[Supplied material Boundary: Start]

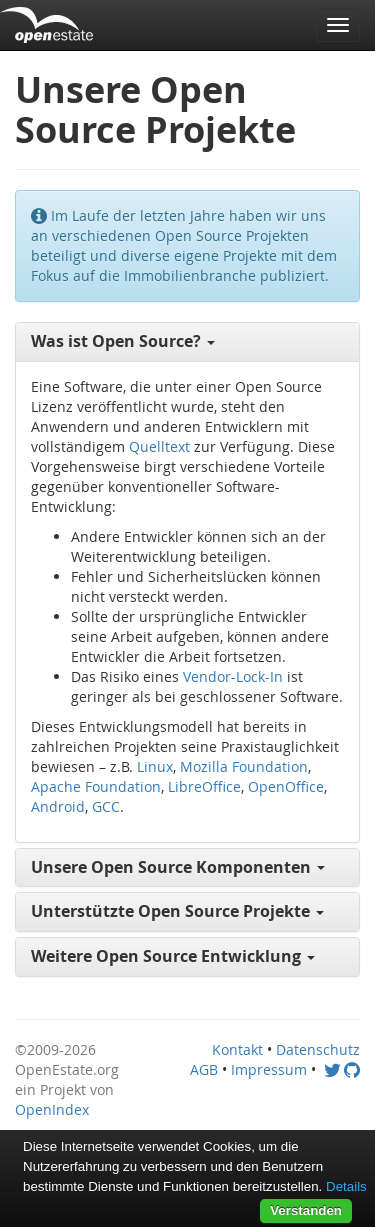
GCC (106, 806)
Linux (155, 766)
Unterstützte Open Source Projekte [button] (177, 911)
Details (346, 1186)
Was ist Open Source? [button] (123, 341)
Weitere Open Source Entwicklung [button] (173, 956)
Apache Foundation (96, 786)
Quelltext (159, 446)
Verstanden (306, 1210)
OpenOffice (286, 786)
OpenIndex (52, 1109)
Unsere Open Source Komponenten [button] (178, 867)
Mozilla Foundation (244, 766)
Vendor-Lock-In (233, 676)
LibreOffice (204, 786)
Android (58, 806)
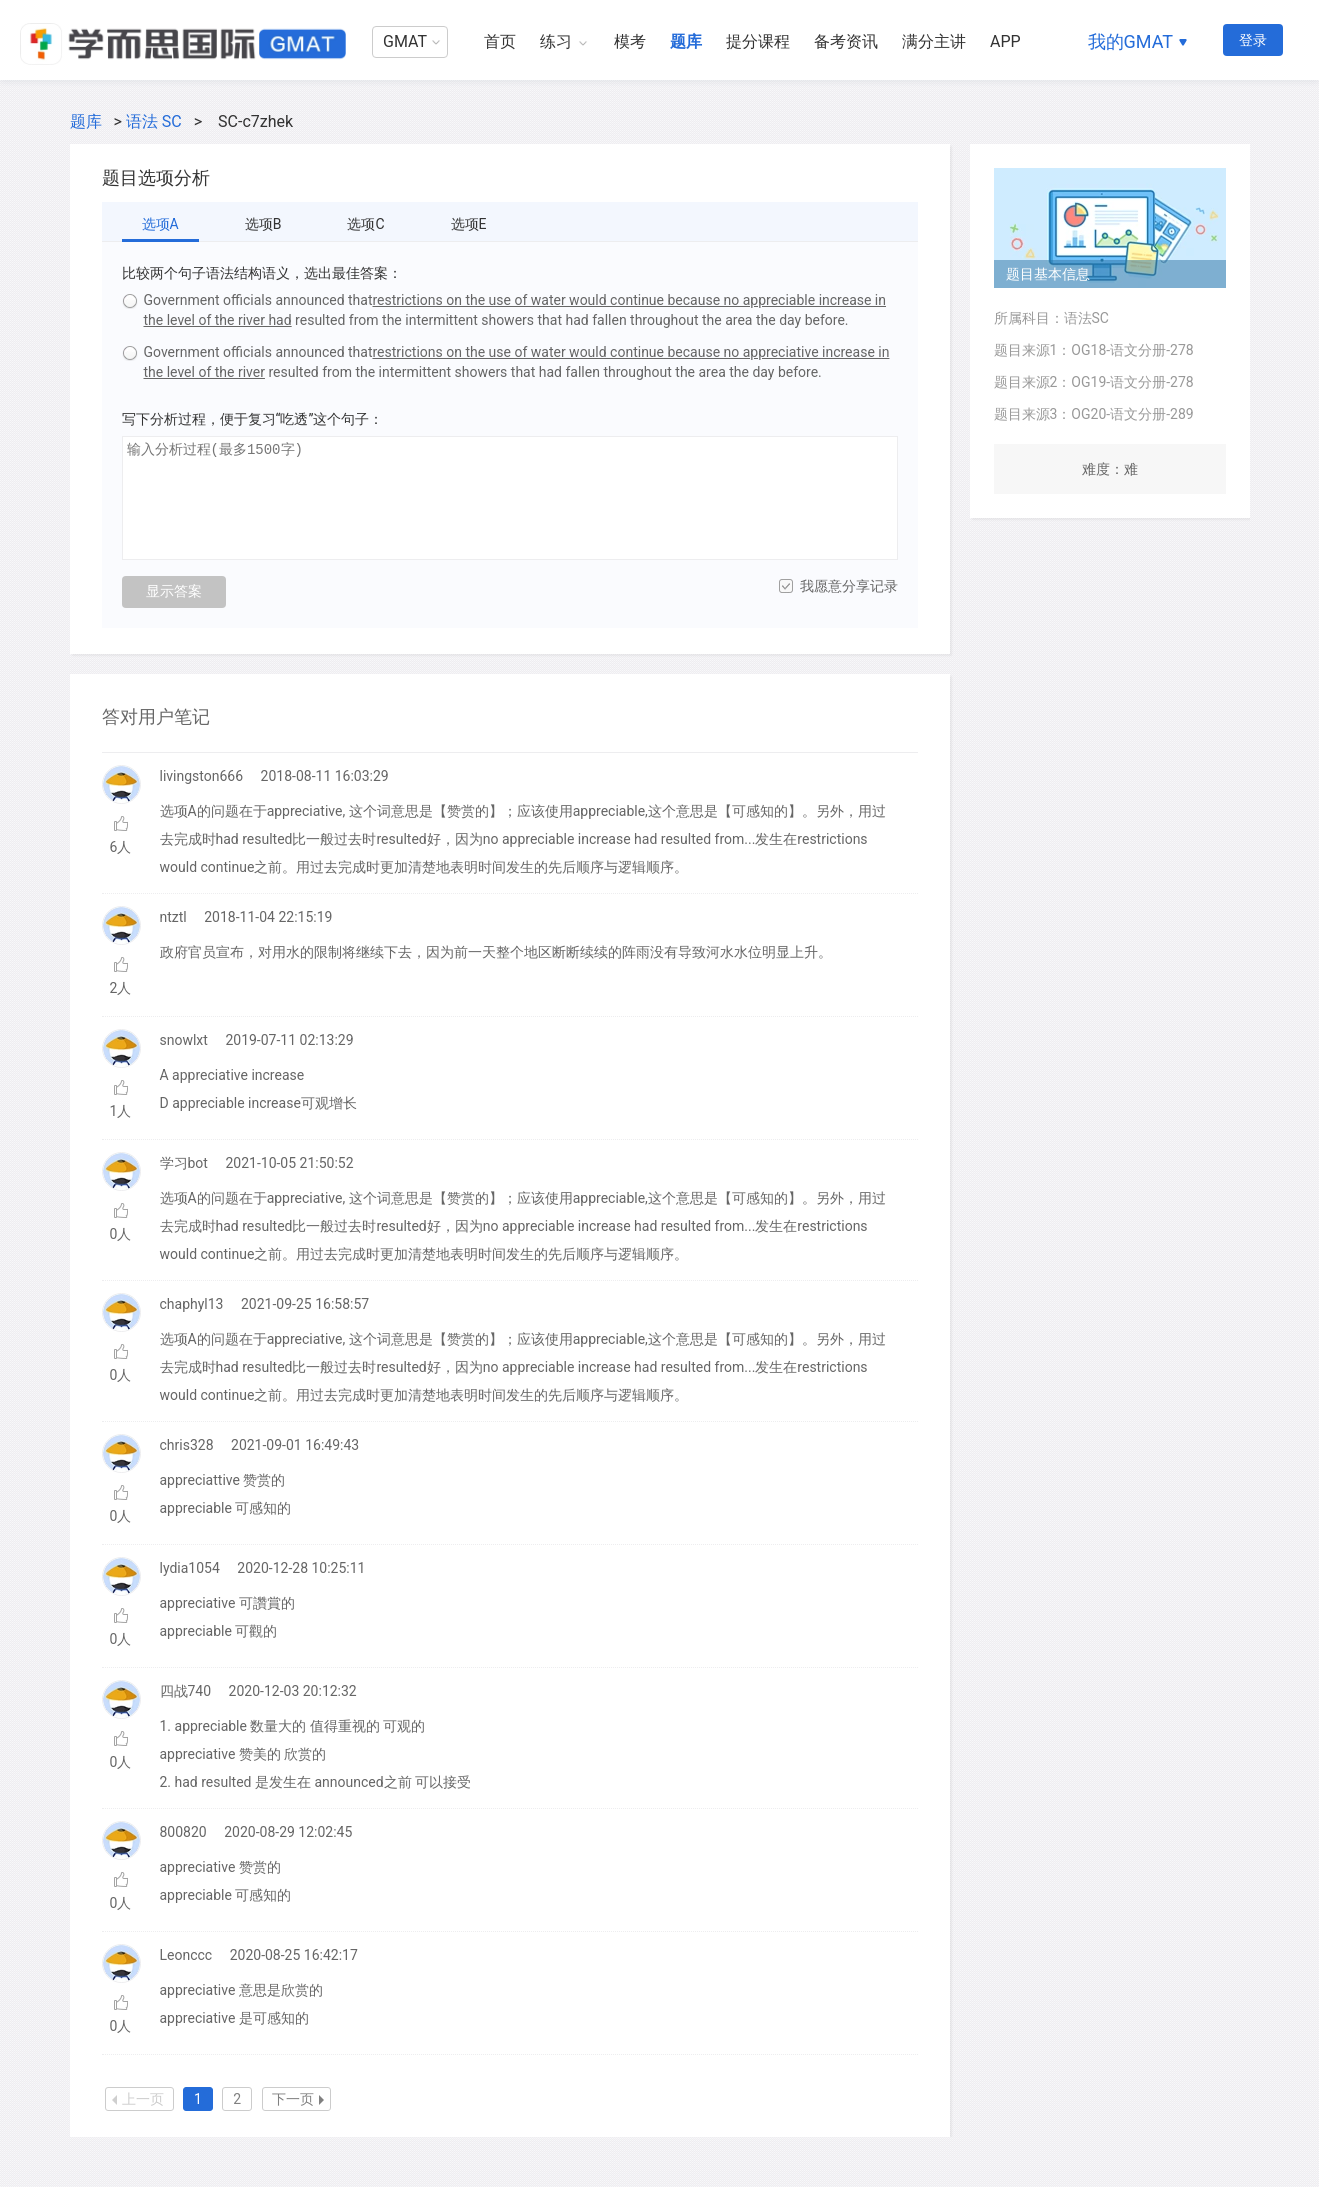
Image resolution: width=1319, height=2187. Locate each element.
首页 (500, 41)
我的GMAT (1130, 41)
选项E (469, 224)
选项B (263, 224)
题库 (686, 41)
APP (1005, 41)
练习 (556, 41)
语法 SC (154, 121)
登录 (1253, 40)
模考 (630, 41)
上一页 (138, 2099)
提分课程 (758, 41)
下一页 (298, 2099)
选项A (160, 224)
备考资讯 (846, 41)
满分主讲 (934, 41)
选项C (365, 224)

[Supplied material Boundary: End]

--- Task to carry out ---
Where a picture appears in the listing above, skip it and set down all the rest exactly.

--- Task output ---
GCC (106, 806)
Linux (155, 766)
Unterstützte Open Source Projekte [button] (177, 911)
Details (346, 1186)
Was ist Open Source? [button] (123, 341)
Weitere Open Source Entwicklung [button] (173, 956)
Apache Foundation (96, 786)
Quelltext (159, 446)
Verstanden (306, 1210)
OpenOffice (286, 786)
OpenIndex (52, 1109)
Unsere Open Source Komponenten [button] (178, 867)
Mozilla Foundation (244, 766)
Vendor-Lock-In (233, 676)
LibreOffice (204, 786)
Android (58, 806)
Image resolution: width=1319, height=2187. Locate each element.
首页 (500, 41)
我的GMAT (1130, 41)
选项E (469, 224)
选项B (263, 224)
题库 (686, 41)
APP (1005, 41)
练习 (556, 41)
语法 SC (154, 121)
登录 (1253, 40)
模考 (630, 41)
上一页 (138, 2099)
提分课程 (758, 41)
下一页 (298, 2099)
选项A (160, 224)
备考资讯 (846, 41)
满分主讲 (934, 41)
选项C (365, 224)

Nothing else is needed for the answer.